RATT

RATT can only be used in combination with TriplyDB. Contact info@triply.cc for more information, or to check if you are allowed to use it.

RATT is a TypeScript package that is developed by Triply. RATT makes it possible to develop and maintain production-grade linked data pipelines. It is used in combination with one of the TriplyDB subscriptions to create large-scale knowledge graphs.

Transforming values

Source data does not always have the correct form for direct use in RDF triples. For example:

  • Values may need to be mapped onto a prepared list of IRIs or literals (e.g. from country names to country-denoting IRIs).
  • Values may need to be translated into standards-compliant formats (e.g., from country name to ISO 3166 country codes).
  • Multiple values may need to be combined into one value (e.g., street name and house number may be concatenated into an address).
  • A simple value with a separator may need to be split into multiple values (e.g., from 'apple, orange' to 'apple' and 'orange').
  • Values may need to be cleaned because they are dirty in the source (e.g., from '001 ' to 1).
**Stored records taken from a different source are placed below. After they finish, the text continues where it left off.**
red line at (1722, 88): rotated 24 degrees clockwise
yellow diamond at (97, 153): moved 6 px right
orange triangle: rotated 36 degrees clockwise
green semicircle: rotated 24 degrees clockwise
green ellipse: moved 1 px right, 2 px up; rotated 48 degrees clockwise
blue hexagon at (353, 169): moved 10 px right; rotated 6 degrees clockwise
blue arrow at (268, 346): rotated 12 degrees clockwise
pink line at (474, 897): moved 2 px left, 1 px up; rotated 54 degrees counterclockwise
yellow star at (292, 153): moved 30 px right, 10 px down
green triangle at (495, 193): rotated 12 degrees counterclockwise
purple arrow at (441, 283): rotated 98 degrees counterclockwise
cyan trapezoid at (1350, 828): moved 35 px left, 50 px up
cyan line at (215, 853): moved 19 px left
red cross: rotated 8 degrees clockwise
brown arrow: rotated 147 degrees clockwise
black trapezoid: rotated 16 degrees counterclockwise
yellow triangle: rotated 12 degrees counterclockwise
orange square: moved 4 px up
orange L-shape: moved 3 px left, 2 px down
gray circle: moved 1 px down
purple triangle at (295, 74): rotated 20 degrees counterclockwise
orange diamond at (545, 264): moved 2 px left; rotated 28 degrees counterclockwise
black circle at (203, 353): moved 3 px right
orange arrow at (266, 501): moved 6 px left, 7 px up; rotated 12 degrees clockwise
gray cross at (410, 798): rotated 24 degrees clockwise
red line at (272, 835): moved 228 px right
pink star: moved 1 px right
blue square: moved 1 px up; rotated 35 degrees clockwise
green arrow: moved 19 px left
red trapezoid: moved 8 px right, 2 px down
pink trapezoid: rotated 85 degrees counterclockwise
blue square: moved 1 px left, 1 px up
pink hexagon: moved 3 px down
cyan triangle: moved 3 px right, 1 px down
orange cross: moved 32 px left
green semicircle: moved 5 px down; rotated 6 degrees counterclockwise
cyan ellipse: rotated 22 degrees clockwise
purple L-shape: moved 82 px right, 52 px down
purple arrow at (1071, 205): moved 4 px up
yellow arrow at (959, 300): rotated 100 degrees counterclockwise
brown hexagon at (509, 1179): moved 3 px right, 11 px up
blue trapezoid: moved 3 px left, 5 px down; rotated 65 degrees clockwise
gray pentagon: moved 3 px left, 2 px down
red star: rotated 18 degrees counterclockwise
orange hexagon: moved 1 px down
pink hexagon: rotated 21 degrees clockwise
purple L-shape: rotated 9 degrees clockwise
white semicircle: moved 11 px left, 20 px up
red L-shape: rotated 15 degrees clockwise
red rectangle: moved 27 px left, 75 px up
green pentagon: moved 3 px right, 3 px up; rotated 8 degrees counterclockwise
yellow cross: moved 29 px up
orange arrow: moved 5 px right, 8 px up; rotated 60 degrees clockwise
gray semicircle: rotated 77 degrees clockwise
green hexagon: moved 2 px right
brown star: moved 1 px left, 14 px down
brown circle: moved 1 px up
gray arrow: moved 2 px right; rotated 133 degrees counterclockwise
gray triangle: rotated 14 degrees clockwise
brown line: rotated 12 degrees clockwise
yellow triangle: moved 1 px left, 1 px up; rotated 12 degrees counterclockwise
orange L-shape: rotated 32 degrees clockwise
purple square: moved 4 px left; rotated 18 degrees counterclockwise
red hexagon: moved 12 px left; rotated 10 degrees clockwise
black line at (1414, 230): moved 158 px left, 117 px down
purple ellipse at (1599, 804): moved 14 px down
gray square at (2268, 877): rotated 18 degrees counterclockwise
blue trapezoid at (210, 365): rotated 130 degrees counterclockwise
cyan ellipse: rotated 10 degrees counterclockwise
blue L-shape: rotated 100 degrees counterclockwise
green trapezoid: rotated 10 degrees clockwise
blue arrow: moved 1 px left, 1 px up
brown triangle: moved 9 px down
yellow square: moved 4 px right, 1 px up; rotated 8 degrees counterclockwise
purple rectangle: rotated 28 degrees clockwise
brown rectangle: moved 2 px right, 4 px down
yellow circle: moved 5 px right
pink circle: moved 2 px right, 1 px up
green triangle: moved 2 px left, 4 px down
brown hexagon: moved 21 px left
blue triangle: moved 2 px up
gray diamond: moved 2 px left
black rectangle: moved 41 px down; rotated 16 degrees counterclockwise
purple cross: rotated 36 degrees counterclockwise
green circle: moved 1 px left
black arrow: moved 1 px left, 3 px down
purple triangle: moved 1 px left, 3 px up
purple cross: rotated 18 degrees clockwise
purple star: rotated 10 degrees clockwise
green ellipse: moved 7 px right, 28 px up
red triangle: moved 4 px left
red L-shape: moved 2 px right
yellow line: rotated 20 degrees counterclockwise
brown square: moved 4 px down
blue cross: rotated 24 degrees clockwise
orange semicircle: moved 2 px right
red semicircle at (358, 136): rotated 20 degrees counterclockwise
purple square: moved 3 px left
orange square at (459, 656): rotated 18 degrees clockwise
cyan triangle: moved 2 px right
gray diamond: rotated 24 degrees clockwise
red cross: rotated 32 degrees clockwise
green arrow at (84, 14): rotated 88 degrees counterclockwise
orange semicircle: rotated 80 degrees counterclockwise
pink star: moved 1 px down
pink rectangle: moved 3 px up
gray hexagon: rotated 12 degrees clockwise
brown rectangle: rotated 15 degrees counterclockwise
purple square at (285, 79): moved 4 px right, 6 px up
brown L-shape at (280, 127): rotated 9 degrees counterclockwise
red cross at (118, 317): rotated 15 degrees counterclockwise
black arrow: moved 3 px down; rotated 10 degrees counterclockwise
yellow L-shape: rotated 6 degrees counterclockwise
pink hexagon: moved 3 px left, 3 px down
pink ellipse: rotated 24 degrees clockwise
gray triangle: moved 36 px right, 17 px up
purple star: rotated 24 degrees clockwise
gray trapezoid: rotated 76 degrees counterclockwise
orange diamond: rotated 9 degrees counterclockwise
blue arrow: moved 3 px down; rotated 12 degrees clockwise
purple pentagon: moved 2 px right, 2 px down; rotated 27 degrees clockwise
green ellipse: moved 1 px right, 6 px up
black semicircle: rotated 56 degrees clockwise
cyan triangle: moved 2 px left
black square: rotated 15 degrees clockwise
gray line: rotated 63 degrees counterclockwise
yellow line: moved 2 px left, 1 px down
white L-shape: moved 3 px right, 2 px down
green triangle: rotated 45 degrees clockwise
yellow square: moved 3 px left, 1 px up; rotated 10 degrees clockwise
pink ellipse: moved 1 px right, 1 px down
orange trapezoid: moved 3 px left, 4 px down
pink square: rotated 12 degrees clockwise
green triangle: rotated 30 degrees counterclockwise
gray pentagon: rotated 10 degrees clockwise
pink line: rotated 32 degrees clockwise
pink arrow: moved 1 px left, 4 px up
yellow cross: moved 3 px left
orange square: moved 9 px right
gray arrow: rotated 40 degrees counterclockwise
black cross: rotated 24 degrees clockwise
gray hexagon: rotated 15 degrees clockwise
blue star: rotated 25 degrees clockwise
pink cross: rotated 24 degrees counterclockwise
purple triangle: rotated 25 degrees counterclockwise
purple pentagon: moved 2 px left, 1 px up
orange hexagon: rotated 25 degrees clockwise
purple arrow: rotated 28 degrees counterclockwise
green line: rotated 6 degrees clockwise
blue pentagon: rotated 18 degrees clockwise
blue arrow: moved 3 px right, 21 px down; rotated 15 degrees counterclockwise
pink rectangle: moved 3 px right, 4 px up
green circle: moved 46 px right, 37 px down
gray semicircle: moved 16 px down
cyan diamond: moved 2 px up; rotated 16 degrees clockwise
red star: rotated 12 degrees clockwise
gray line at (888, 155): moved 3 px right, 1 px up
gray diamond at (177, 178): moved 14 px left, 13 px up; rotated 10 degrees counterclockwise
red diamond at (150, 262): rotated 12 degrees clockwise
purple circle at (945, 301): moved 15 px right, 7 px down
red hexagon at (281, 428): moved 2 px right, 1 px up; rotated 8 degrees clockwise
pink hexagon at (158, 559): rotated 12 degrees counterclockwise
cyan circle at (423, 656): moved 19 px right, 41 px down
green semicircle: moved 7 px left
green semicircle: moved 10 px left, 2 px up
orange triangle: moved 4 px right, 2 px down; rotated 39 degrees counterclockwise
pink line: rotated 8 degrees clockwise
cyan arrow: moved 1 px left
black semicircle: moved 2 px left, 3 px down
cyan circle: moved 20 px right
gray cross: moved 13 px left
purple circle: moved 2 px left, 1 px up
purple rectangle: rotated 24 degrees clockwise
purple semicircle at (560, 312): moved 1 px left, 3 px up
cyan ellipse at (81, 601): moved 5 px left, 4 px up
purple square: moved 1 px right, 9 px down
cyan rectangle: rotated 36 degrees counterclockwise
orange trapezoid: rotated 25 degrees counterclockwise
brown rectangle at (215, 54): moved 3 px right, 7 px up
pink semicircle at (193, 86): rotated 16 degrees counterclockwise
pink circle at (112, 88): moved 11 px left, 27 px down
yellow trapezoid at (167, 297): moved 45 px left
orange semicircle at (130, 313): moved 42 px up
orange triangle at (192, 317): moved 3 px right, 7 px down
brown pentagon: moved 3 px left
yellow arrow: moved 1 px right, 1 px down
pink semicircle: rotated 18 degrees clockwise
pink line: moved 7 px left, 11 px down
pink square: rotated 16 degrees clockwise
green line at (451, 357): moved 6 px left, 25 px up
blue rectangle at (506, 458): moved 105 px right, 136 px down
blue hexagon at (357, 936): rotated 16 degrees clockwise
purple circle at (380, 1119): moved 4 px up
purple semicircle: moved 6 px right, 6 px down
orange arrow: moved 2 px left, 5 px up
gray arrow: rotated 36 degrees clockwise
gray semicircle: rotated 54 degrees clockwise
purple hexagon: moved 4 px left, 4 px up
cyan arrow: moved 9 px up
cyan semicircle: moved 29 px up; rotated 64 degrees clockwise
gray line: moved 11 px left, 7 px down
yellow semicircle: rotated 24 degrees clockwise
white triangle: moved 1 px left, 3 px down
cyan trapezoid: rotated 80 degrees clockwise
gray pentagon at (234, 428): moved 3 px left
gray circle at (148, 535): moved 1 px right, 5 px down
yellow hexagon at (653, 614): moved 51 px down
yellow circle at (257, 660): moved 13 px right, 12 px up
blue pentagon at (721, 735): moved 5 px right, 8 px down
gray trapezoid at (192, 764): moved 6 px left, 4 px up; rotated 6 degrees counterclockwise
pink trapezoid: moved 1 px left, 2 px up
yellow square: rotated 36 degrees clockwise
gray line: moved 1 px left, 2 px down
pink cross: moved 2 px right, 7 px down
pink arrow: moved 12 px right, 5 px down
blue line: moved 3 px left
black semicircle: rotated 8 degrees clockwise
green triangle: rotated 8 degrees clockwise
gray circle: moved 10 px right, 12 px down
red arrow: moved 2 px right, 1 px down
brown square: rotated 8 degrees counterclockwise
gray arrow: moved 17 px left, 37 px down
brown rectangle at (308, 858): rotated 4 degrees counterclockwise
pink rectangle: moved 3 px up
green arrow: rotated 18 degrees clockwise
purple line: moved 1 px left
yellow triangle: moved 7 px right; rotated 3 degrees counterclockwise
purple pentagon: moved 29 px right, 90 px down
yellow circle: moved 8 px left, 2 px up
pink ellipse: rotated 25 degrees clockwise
When we transform values in a RATT record, we must think about the following two factors:

  1. Does the transformation use the value (a) in the same entry, (b) from one other entry, or (c) from multiple other entries?
  2. Do we store the result of the transformation (a) in a new entry, or (b) in an existing entry?

When we plot these two factors onto a table, we get the following overview of the RATT transformation functions:

Create a new entry Change an existing entry
From the same entry impossible change
From another entry copy replace
From the context add Write a custom Middleware

The following sections explain how these 4 transformation functions work.

Change an existing entry in-place (change)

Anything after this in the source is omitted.